Thinking about it, I haven't watched much this year. I flipped through my chat history with Teacher Li and realized that recommending Chizuko Ueno to her was already in 2022. It feels like a long time has passed, even though it hasn't really been that long, but my memories are starting to blur. Suddenly, I can't recall the names of certain people, just like that day when I suddenly realized I had forgotten Teacher Li's phone number, and I felt a wave of panic. I forgot them, and they forgot me. Are we going to forget each other like this in the rivers and lakes?
When did I start reading Chizuko Ueno? Most likely a few years ago when the podcasters recommended her. I guess I was influenced by the random fluctuations of the hosts; I can't remember clearly and regret not noting it down at the time. I started listening when they still called it surplus value. In the evening, I listened to a podcast about the lockdown, and halfway through, I suddenly got disconnected. At this moment of typing, it feels like the anger from that time still lingers in my chest. The sound of pots and pans being struck between buildings still echoes in my ears? "It's all fake!" A shout, like thunder. These memories will probably blur too; I should write them down as soon as possible.
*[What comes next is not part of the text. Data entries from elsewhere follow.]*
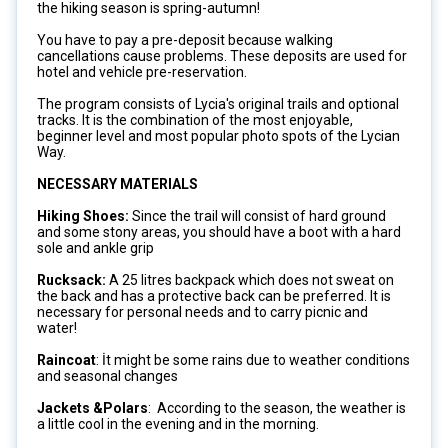
the hiking season is spring-autumn!
You have to pay a pre-deposit because walking
cancellations cause problems. These deposits are used for
hotel and vehicle pre-reservation.
The program consists of Lycia's original trails and optional
tracks. It is the combination of the most enjoyable,
beginner level and most popular photo spots of the Lycian
Way.
NECESSARY MATERIALS
Hiking Shoes:
Since the trail will consist of hard ground
and some stony areas, you should have a boot with a hard
sole and ankle grip
Rucksack:
A 25 litres backpack which does not sweat on
the back and has a protective back can be preferred. It is
necessary for personal needs and to carry picnic and
water!
Raincoat
: İt might be some rains due to weather conditions
and seasonal changes
Jackets &Polars
: According to the season, the weather is
a little cool in the evening and in the morning.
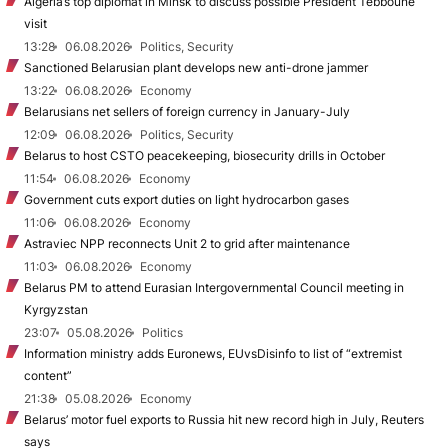
Algeria’s top diplomat in Minsk to discuss possible President Tebboune
visit
13:28
06.08.2026
Politics, Security
Sanctioned Belarusian plant develops new anti-drone jammer
13:22
06.08.2026
Economy
Belarusians net sellers of foreign currency in January-July
12:09
06.08.2026
Politics, Security
Belarus to host CSTO peacekeeping, biosecurity drills in October
11:54
06.08.2026
Economy
Government cuts export duties on light hydrocarbon gases
11:06
06.08.2026
Economy
Astraviec NPP reconnects Unit 2 to grid after maintenance
11:03
06.08.2026
Economy
Belarus PM to attend Eurasian Intergovernmental Council meeting in
Kyrgyzstan
23:07
05.08.2026
Politics
Information ministry adds Euronews, EUvsDisinfo to list of “extremist
content”
21:38
05.08.2026
Economy
Belarus’ motor fuel exports to Russia hit new record high in July, Reuters
says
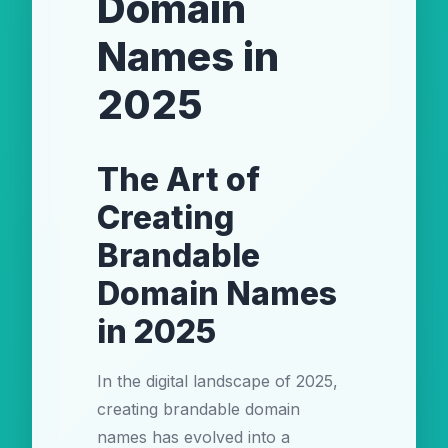
Domain
Names in
2025
The Art of
Creating
Brandable
Domain Names
in 2025
In the digital landscape of 2025,
creating brandable domain
names has evolved into a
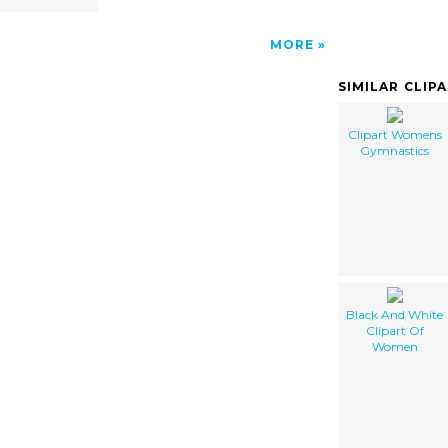
MORE
SIMILAR CLIP
Clipart Womens
Gymnastics
Black And White
Clipart Of
Women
As for why I read Chizuko Ueno? When I read Chizuko Ueno, I felt that I would become better, and then someone would love me. Falling in love without understanding self-love, so I empathized too easily with Xiaoye. Unrequited love, enduring pain, suddenly awakening, finally gaining a bit of inner peace. Now, after watching the movie, my fantasies have been shattered; it turns out that peace is not real, and I still want to share beautiful moments with someone.
The Golden Horse Awards are announced today; congratulations to Lou Ye for "An Unfinished Film." It may take a long time to see the movie, or maybe I can see it next year? This land is full of miracles; what is impossible? Actually, it doesn't matter whether I see it or not; just remembering those days is enough. That's the purpose of the movie, right? If I really have to say, my current life feels like filming a movie every day, and I am also a supporting character in the film.
Thank you to "An Unfinished Film," thank you to the Golden Horse Awards, thank you to Taiwan. Thank you to everyone who contributed.